It is quite possible to create decent sound with an Arduino as has been demonstrated in plenty of other projects, for example:

Here is another demonstration of how a common Arduino Uno (or clone) can be used to generate a wide range of musical sounds.

The specs are as follows:

31kHz sampling rate
9-bit resolution
4-fold polyphony (4 different tones can play simulateneously)
FM-synthesis with time-varying modulation amplitude
ADSR envelopes
12 preset instruments
18 keys covering 1.5 octave

Watch and listen to the video for a demo!

Of course it's nowhere close to the commercially digital synthesizers, but it's a big step from a simple 'beep' piano.

Instruments are defined by a set of 10 parameters, and it's easy to create new sounds by changing the parameters. After playing around a bit I found came up with 12 instruments that sound good and named them as follows:

piano
xylophone
guitar
cymbal
bell
funky
vibrato
metal
violin
bass
trumpet
harmonica

Please tell me in the feedback if you find new good sounds, then I can add them to the code.

The project described has the 19-button keyboard built with microbuttons on breadboard, but it lends itself perfectly to be built into existing objects, like furniture, toys or vintage equipment.

Step 1: Construction and Operation

Required materials

an Arduino Uno or clone
an 830-hole breadboard
19 4-pin micro-push buttons
a 100muF electrolytic capacitor
a 10kOhm potentiometer
a 3.5 mm headphone jack
~50cm of single core hookup wire
21 jumper wires (14 long and 7 short)

Wire up all the components according to the indicated schematic. It's quite some work to get all the wiring in place, so it makes sense to start with connecting only the audio circuit and one button, and upload the software. If that works you can progressively add all the other buttons. For the electrolytic capacitor, make sure to connect the positive terminal to the Arduino side and the negative terminal to the potentiometer.
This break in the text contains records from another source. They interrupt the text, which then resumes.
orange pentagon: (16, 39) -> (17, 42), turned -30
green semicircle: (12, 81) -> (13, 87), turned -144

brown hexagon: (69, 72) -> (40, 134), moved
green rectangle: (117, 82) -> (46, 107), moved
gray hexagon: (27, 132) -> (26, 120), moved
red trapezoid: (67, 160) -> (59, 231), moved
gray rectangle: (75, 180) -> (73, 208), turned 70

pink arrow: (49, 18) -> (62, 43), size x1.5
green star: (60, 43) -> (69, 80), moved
The short connections within the breadboard are best done with short pieces of solid-core hookup wire, the longer connections to the Arduino better with flexible jumper wires.

Note that the buttons may be connected to any pin, with software it is possible to assign any key to any note. The only exception is pin D9, on which the audio signal is produced, it must not be used as a key input.
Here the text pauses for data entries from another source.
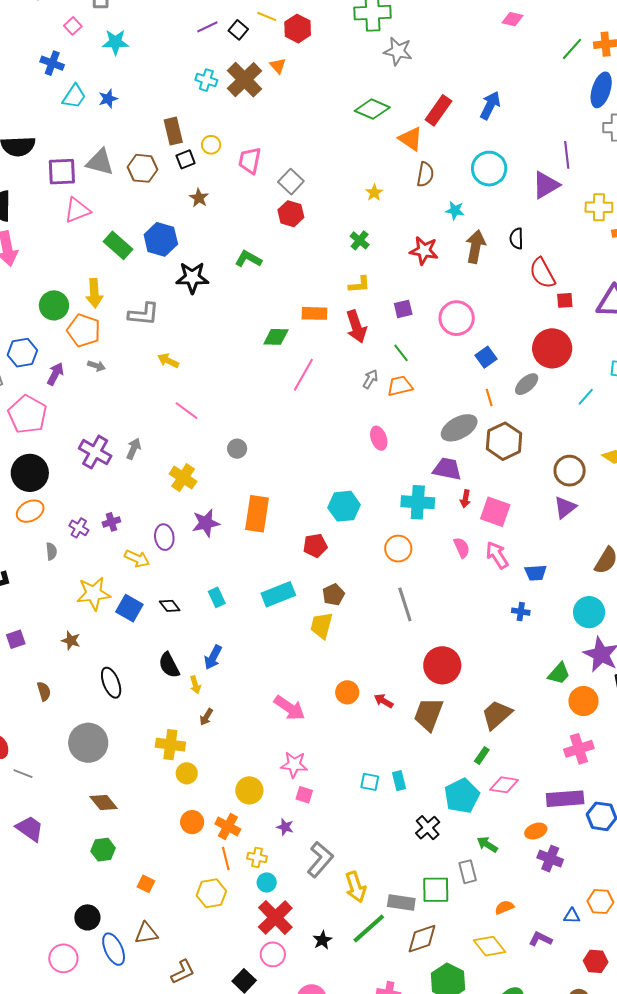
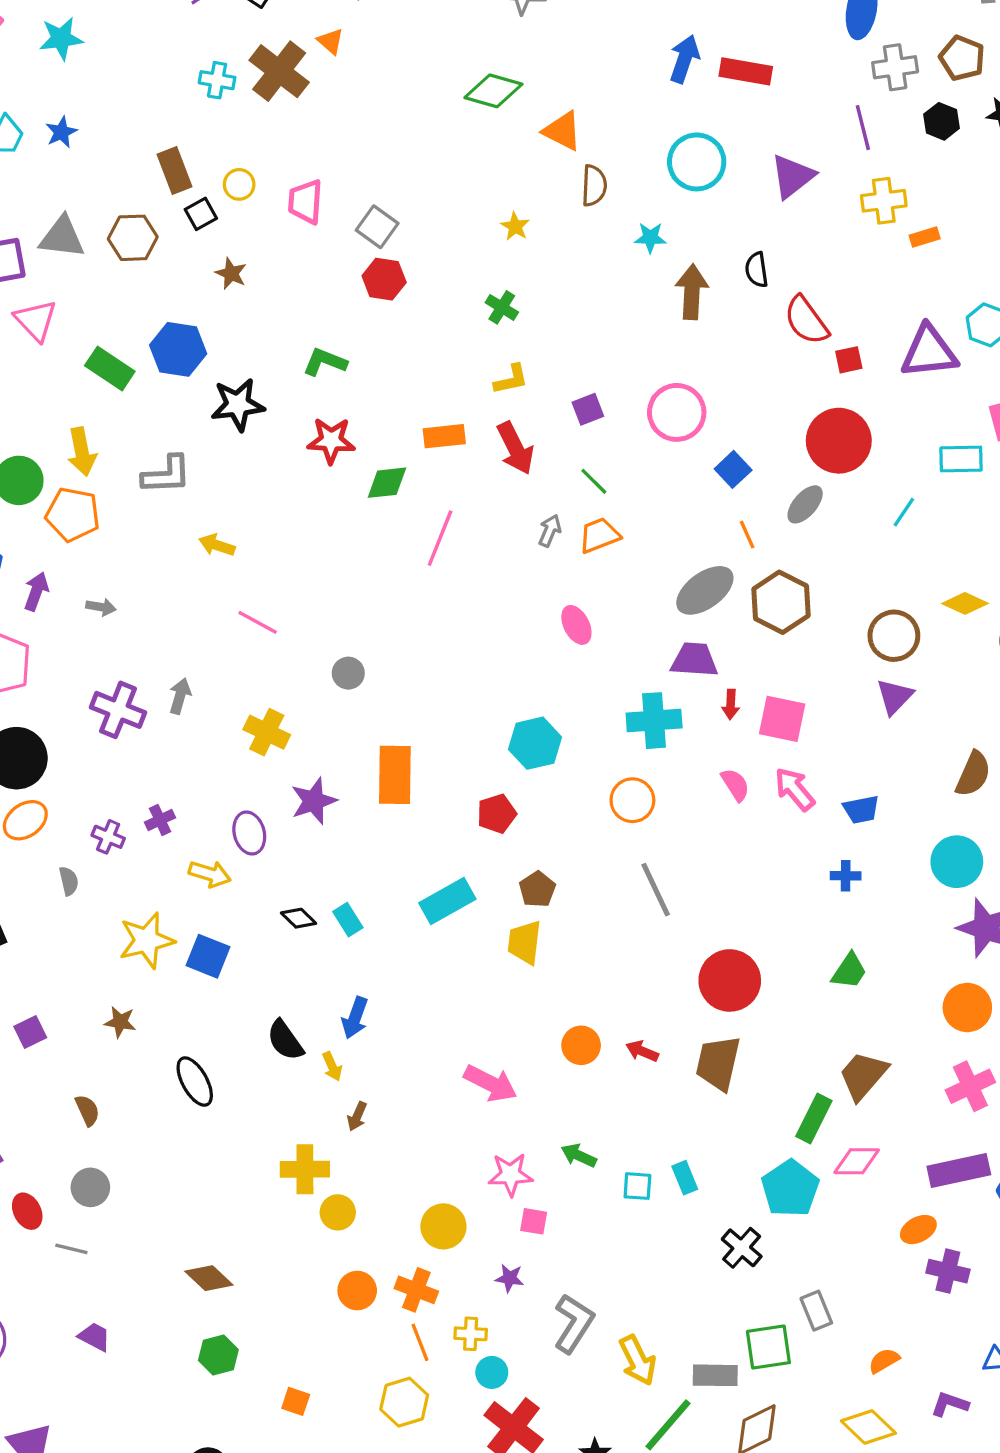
red rectangle: (438, 110) -> (746, 71), moved, turned 72
purple line: (567, 155) -> (863, 128), moved
pink triangle: (77, 210) -> (36, 320), turned -44
red star: (424, 251) -> (331, 440), moved
gray arrow: (96, 366) -> (101, 607), moved
black diamond: (170, 606) -> (299, 918), moved
green trapezoid: (559, 674) -> (849, 971), moved
brown trapezoid: (497, 715) -> (863, 1076), moved
gray circle: (88, 743) -> (90, 1187), moved, size x0.6
green rectangle: (482, 756) -> (814, 1119), size x1.6
purple trapezoid: (30, 829) -> (94, 1337), size x0.7
green arrow: (487, 844) -> (579, 1155), moved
Load up the Arduino sketch from the next step and you can start playing.

The keys play the notes C4-F5, and the rightmost button changes the instrument. The time that a button is pushed changes the length of a note, but since these are simple digital pushbuttons, the loudness of the tone cannot be influenced by speed or force with which the keys are pushed.

Connect a stereo headphones to the 3.5 mm jack and with the potentiometer the volume can be regulated.
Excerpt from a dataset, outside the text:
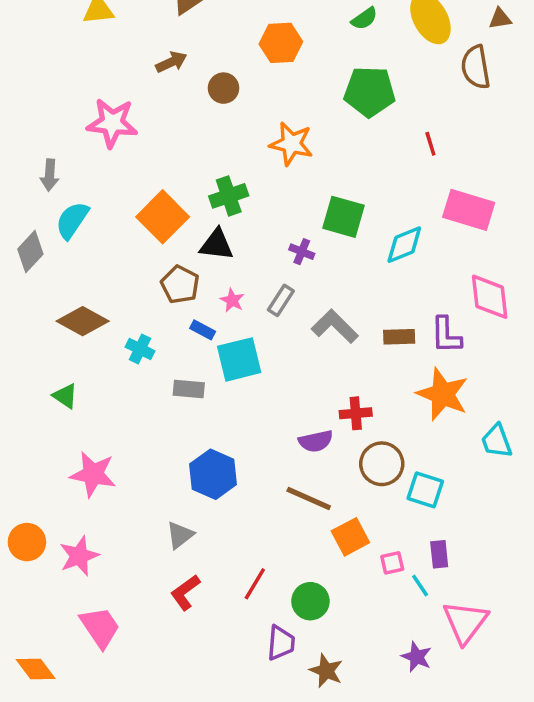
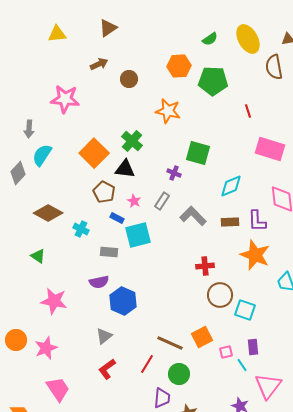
orange hexagon: (281, 43) -> (179, 66), moved
green cross: (229, 196) -> (132, 141), turned -30
cyan diamond: (404, 245) -> (231, 186), moved
purple semicircle: (316, 441) -> (99, 282), moved
brown line: (309, 499) -> (170, 343), moved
To hear the sound over a speaker, it needs to be amplified. Any amplifier that is designed to take headphone input will work. Alternatively a cheap amplifier module base on the LM386 or PAM8403 should be sufficient to bring up the volume.

FMsynth_schematic.pdf
Download

Step 2: Code

Upload the attached with the Arduino IDE. I used version 1.8.7, but nothing fancy has been used so I expect it to work well with most past and future IDE's. Moreover, no external libraries are used.

After the 'Verify' step, I see:

Sketch uses 11630 bytes (36%) of program storage space. Maximum is 32256 bytes. Global variables use 757 bytes (36%) of dynamic memory, leaving 1291 bytes for local variables. Maximum is 2048 bytes.

So it is far from exhausting the 2kB RAM, 32kB flash of the Arduino Uno.

Instrument definitions

Each instrument is defined by 10 parameters. To discover new sounds, it's crucial to understand their meaning, and make sure you understand the basics of ADSR envelopes and FM sound synthesis .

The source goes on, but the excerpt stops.